Collected data
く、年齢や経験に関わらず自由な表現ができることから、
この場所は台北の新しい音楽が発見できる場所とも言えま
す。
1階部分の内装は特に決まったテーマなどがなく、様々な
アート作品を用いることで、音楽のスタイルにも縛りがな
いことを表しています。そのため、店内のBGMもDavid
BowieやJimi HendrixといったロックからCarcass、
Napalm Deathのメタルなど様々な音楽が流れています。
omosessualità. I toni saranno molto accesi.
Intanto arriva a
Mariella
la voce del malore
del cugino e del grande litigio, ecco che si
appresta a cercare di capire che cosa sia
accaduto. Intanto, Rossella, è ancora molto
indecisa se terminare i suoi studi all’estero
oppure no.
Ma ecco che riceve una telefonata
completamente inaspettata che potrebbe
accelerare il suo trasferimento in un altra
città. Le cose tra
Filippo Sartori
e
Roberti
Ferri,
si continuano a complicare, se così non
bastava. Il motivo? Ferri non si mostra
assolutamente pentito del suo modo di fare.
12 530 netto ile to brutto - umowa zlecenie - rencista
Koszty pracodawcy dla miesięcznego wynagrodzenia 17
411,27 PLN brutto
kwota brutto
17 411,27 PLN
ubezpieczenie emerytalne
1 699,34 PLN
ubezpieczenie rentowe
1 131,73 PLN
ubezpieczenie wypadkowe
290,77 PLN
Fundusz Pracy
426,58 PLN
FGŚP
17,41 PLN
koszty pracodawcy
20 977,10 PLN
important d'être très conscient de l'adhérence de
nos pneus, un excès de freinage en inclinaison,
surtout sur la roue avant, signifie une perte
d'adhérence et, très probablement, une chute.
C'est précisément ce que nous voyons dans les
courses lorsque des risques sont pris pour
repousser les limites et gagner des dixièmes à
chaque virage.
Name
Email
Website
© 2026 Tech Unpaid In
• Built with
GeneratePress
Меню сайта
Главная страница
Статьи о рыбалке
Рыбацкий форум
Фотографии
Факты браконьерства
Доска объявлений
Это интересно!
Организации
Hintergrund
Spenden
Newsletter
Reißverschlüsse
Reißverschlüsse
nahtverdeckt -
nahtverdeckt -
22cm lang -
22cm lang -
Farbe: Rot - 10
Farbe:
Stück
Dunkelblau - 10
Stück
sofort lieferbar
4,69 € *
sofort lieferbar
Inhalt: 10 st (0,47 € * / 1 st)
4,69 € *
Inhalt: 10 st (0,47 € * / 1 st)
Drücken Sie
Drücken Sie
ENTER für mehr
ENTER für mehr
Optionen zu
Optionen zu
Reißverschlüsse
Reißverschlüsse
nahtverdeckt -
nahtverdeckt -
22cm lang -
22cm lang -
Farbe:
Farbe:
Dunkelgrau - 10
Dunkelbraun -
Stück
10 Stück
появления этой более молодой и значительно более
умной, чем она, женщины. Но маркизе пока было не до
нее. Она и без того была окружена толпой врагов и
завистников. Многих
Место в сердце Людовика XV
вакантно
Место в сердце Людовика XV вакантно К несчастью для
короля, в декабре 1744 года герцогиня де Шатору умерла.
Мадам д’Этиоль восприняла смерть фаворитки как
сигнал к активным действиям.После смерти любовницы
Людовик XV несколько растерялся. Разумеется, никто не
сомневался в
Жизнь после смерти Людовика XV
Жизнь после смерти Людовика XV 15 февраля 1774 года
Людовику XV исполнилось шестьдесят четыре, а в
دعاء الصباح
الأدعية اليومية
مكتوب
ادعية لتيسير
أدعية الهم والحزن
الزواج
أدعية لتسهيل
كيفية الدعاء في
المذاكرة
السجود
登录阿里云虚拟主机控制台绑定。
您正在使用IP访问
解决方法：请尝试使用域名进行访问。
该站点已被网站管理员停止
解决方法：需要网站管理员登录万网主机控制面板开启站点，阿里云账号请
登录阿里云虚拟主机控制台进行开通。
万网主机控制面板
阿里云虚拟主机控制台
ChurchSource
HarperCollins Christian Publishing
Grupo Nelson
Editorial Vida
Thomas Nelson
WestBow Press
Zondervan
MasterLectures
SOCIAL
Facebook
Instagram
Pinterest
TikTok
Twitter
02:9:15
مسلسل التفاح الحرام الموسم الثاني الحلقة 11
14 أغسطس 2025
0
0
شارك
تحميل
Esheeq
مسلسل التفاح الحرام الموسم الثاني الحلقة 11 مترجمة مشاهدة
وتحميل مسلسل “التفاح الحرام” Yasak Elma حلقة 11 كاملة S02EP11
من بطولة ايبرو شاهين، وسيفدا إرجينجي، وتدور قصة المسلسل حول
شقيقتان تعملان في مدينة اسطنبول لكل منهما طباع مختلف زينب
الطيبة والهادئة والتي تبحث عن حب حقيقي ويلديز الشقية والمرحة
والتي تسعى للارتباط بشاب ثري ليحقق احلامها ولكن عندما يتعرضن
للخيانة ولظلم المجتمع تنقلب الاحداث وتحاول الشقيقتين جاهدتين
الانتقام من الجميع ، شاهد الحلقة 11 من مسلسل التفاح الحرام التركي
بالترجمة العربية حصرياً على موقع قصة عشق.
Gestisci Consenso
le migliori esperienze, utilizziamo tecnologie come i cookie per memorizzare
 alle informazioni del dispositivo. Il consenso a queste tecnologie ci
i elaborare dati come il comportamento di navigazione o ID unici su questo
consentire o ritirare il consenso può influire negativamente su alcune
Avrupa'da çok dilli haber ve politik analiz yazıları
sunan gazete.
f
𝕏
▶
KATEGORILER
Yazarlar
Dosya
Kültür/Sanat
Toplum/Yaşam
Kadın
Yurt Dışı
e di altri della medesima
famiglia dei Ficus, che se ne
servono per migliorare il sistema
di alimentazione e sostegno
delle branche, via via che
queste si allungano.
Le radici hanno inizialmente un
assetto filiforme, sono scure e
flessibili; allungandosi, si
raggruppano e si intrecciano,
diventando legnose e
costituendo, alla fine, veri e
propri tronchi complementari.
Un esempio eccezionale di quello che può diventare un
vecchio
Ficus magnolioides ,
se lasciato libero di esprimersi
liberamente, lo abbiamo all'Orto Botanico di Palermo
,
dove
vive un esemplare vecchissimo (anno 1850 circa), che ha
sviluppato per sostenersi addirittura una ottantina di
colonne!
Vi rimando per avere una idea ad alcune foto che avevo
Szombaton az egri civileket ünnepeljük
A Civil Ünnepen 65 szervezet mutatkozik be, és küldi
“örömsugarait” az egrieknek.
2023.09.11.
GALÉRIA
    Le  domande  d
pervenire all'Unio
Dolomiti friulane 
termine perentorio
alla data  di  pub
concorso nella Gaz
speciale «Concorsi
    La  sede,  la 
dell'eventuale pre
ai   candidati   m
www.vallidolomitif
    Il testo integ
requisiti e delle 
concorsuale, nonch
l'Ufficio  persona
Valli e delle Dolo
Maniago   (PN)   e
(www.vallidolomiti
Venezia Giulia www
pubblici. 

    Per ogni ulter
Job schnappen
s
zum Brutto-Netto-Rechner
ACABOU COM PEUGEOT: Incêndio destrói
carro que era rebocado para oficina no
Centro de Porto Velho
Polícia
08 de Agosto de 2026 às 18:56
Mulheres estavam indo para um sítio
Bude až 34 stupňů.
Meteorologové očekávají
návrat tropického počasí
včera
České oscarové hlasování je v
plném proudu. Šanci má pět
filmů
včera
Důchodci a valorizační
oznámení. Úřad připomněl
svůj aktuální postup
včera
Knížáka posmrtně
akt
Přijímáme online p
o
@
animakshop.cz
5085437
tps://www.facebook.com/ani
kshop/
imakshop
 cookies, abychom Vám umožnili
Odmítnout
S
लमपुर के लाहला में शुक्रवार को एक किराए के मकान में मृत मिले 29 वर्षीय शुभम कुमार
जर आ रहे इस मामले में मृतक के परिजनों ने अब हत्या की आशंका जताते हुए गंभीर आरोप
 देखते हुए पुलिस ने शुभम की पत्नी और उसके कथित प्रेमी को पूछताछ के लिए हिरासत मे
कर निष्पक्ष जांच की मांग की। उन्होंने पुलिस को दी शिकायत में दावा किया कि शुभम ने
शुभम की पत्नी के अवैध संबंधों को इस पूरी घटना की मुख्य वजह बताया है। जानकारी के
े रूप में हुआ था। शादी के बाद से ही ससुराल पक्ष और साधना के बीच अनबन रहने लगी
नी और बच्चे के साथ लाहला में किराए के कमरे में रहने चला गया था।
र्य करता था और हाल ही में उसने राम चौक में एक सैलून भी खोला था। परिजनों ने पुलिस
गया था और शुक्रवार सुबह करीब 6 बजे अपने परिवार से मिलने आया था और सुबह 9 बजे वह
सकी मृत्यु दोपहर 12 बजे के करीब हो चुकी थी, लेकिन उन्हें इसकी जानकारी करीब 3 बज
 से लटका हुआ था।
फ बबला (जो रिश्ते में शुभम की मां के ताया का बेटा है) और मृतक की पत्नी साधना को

TASK DIRECTIONS
Above are the records; copy every line in them that holds the word "Ficus".

PROBLEM SOLUTION
famiglia dei Ficus, che se ne
Ficus magnolioides ,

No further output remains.